Quickedit chewed up the little hobbits' charming little stories and spat them back out as illegible bastard versions of their former selves. These prints were then pasted sloppily into books that were more advertisements than not. When the hobbits complained, they were met with threats, and when they tried to have civil conversations with their fans, they were met with passive-aggressive attacks.
The hobbits had great perseverance, though, and kept on at their writing, only now adopting a love of bad metaphor and snappy passive-aggressive attacks of their own. With each day, though, the evil Quickedit and his like-minded evil robots came up with new ways to hurt them, and were supported by the publishers, who made a sick little power trip out of it. The hobbits hoped and hoped that things would get better someday, so that they could write with glee once more.

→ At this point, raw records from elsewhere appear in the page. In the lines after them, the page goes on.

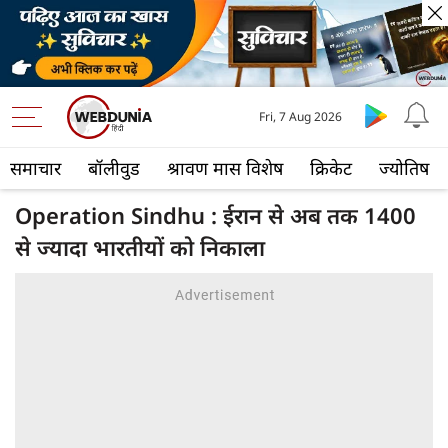
Fri, 7 Aug 2026
समाचार
बॉलीवुड
श्रावण मास विशेष
क्रिकेट
ज्योतिष
Operation Sindhu : ईरान से अब तक 1400
से ज्‍यादा भारतीयों को निकाला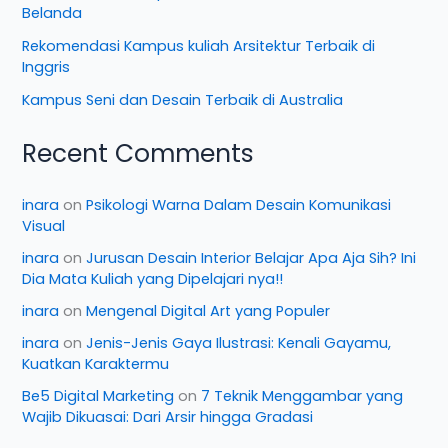
Belanda
Rekomendasi Kampus kuliah Arsitektur Terbaik di
Inggris
Kampus Seni dan Desain Terbaik di Australia
Recent Comments
inara
on
Psikologi Warna Dalam Desain Komunikasi
Visual
inara
on
Jurusan Desain Interior Belajar Apa Aja Sih? Ini
Dia Mata Kuliah yang Dipelajari nya!!
inara
on
Mengenal Digital Art yang Populer
inara
on
Jenis-Jenis Gaya Ilustrasi: Kenali Gayamu,
Kuatkan Karaktermu
Be5 Digital Marketing
on
7 Teknik Menggambar yang
Wajib Dikuasai: Dari Arsir hingga Gradasi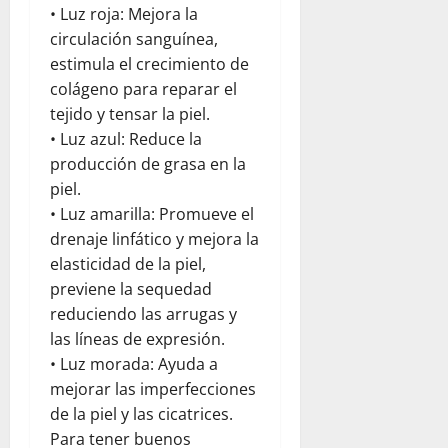
s
V
x
a
a
• Luz roja: Mejora la
e
e
i
d
circulación sanguínea,
r
n
ó
p
agosto
estimula el crecimiento de
v
e
n
a
5,
colágeno para reparar el
a
z
t
r
2026
tejido y tensar la piel.
c
u
r
a
i
e
0
a
• Luz azul: Reduce la
j
ó
l
s
producción de grasa en la
ó
n
a
e
v
piel.
y
j
l
e
• Luz amarilla: Promueve el
l
u
t
n
drenaje linfático y mejora la
a
n
e
e
elasticidad de la piel,
e
t
r
s
previene la sequedad
m
o
r
p
c
reduciendo las arrugas y
e
agosto
a
o
m
las líneas de expresión.
5,
t
n
o
2026
• Luz morada: Ayuda a
í
W
t
mejorar las imperfecciones
0
a
o
o
de la piel y las cicatrices.
r
e
Para tener buenos
l
n
julio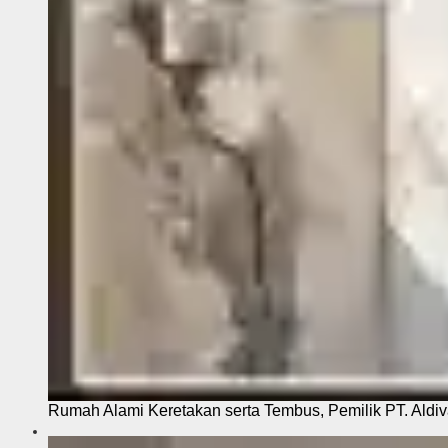
Rumah Alami Keretakan serta Tembus, Pemilik PT. Aldiva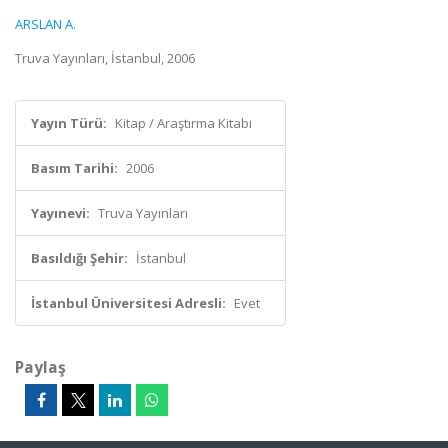
ARSLAN A.
Truva Yayınları, İstanbul, 2006
Yayın Türü:
Kitap / Araştırma Kitabı
Basım Tarihi:
2006
Yayınevi:
Truva Yayınları
Basıldığı Şehir:
İstanbul
İstanbul Üniversitesi Adresli:
Evet
Paylaş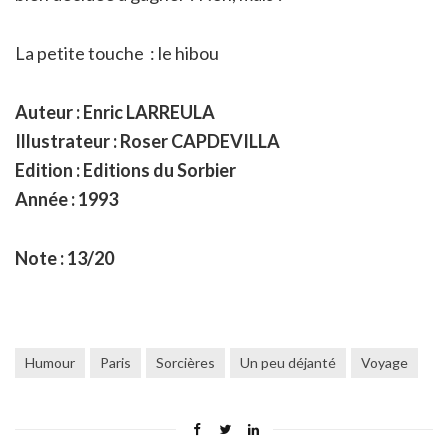
La petite touche : le hibou
Auteur : Enric LARREULA
Illustrateur : Roser CAPDEVILLA
Edition : Editions du Sorbier
Année : 1993
Note : 13/20
Humour
Paris
Sorcières
Un peu déjanté
Voyage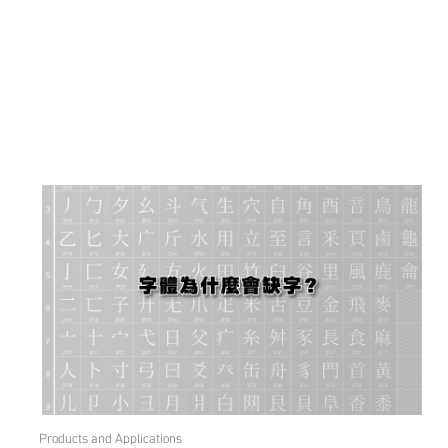
Products and Applications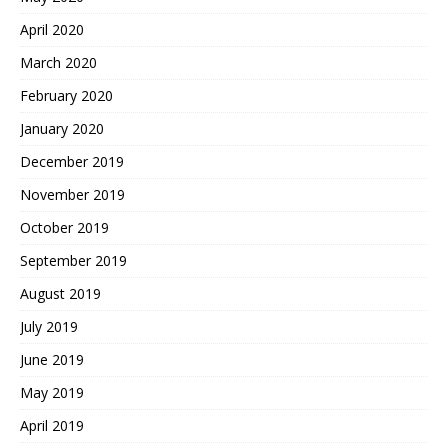
April 2020
March 2020
February 2020
January 2020
December 2019
November 2019
October 2019
September 2019
August 2019
July 2019
June 2019
May 2019
April 2019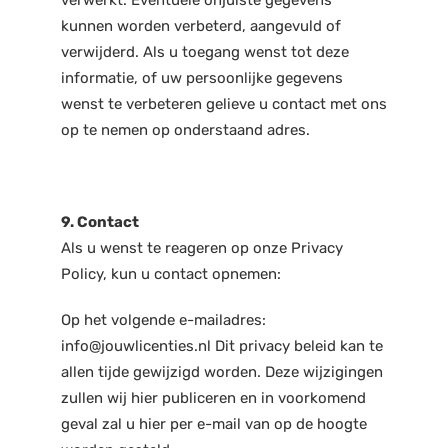
kunnen worden verbeterd, aangevuld of
verwijderd. Als u toegang wenst tot deze
informatie, of uw persoonlijke gegevens
wenst te verbeteren gelieve u contact met ons
op te nemen op onderstaand adres.
9. Contact
Als u wenst te reageren op onze Privacy
Policy, kun u contact opnemen:
Op het volgende e-mailadres:
info@jouwlicenties.nl Dit privacy beleid kan te
allen tijde gewijzigd worden. Deze wijzigingen
zullen wij hier publiceren en in voorkomend
geval zal u hier per e-mail van op de hoogte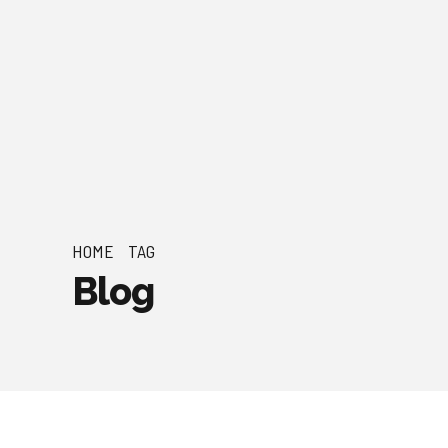
HOME
TAG
Blog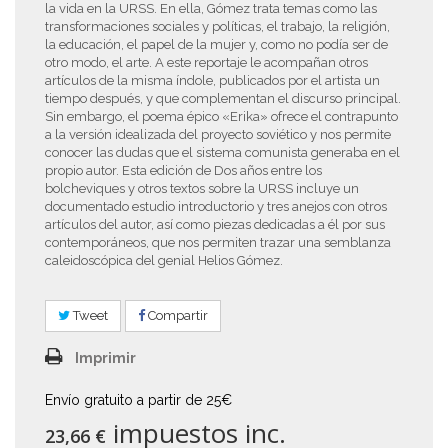
la vida en la URSS. En ella, Gómez trata temas como las
transformaciones sociales y políticas, el trabajo, la religión,
la educación, el papel de la mujer y, como no podía ser de
otro modo, el arte. A este reportaje le acompañan otros
artículos de la misma índole, publicados por el artista un
tiempo después, y que complementan el discurso principal.
Sin embargo, el poema épico «Erika» ofrece el contrapunto
a la versión idealizada del proyecto soviético y nos permite
conocer las dudas que el sistema comunista generaba en el
propio autor. Esta edición de Dos años entre los
bolcheviques y otros textos sobre la URSS incluye un
documentado estudio introductorio y tres anejos con otros
artículos del autor, así como piezas dedicadas a él por sus
contemporáneos, que nos permiten trazar una semblanza
caleidoscópica del genial Helios Gómez.
Tweet
Compartir
Imprimir
Envío gratuito a partir de 25€
impuestos inc.
23,66 €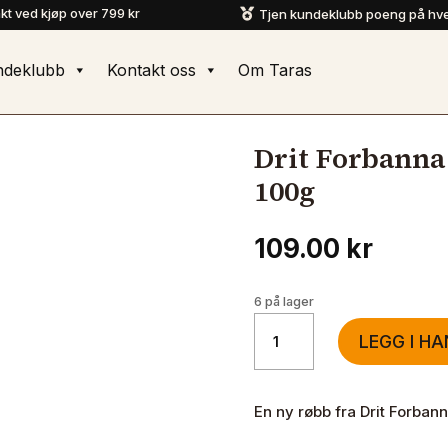
akt ved kjøp over 799 kr
Tjen kundeklubb poeng på hve

ndeklubb
Kontakt oss
Om Taras
Drit Forbanna
100g
109.00
kr
6 på lager
Drit
LEGG I H
Forbanna
Røbb
Rødt
En ny røbb fra Drit Forbanna
Kjøtt
Glass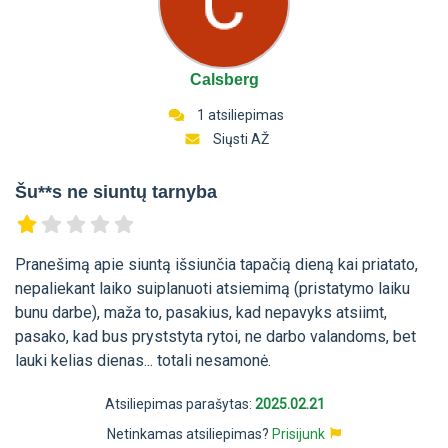
Calsberg
1 atsiliepimas
Siųsti AŽ
Šu**s ne siuntų tarnyba
Pranešimą apie siuntą išsiunčia tapačią dieną kai priatato,
nepaliekant laiko suiplanuoti atsiemimą (pristatymo laiku
bunu darbe), maža to, pasakius, kad nepavyks atsiimt,
pasako, kad bus pryststyta rytoi, ne darbo valandoms, bet
lauki kelias dienas... totali nesamonė.
Atsiliepimas parašytas:
2025.02.21
Netinkamas atsiliepimas?
Prisijunk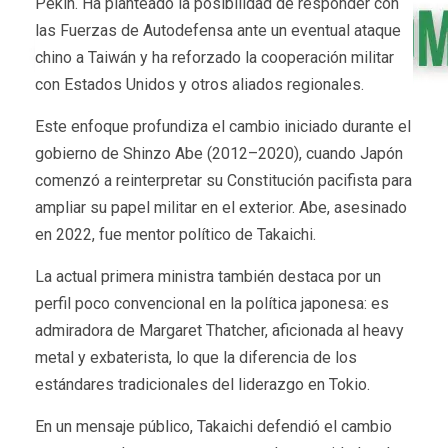
Pekín. Ha planteado la posibilidad de responder con
las Fuerzas de Autodefensa ante un eventual ataque
chino a Taiwán y ha reforzado la cooperación militar
con Estados Unidos y otros aliados regionales.
Este enfoque profundiza el cambio iniciado durante el
gobierno de Shinzo Abe (2012–2020), cuando Japón
comenzó a reinterpretar su Constitución pacifista para
ampliar su papel militar en el exterior. Abe, asesinado
en 2022, fue mentor político de Takaichi.
La actual primera ministra también destaca por un
perfil poco convencional en la política japonesa: es
admiradora de Margaret Thatcher, aficionada al heavy
metal y exbaterista, lo que la diferencia de los
estándares tradicionales del liderazgo en Tokio.
En un mensaje público, Takaichi defendió el cambio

That day has not yet come, and will not come until a certain publisher stops abusing all its friendly hobbit writers and lets them return to how things were before their evil robots and abusive ways. By then, though, our little hobbit writers will probably have left or given up.
The end.
Oh wait…that didn't have ANYTHING to do with Sorry.
Note: Since we originally wrote this little story, Quickedit has gotten better and is no longer the bane of the hobbits' existence. However, it is still inconvenient and redundant, and hobbits everywhere still live in the shadows of threats, and Quickedit still has an insatiable appetite for devouring scene dividers of any kind.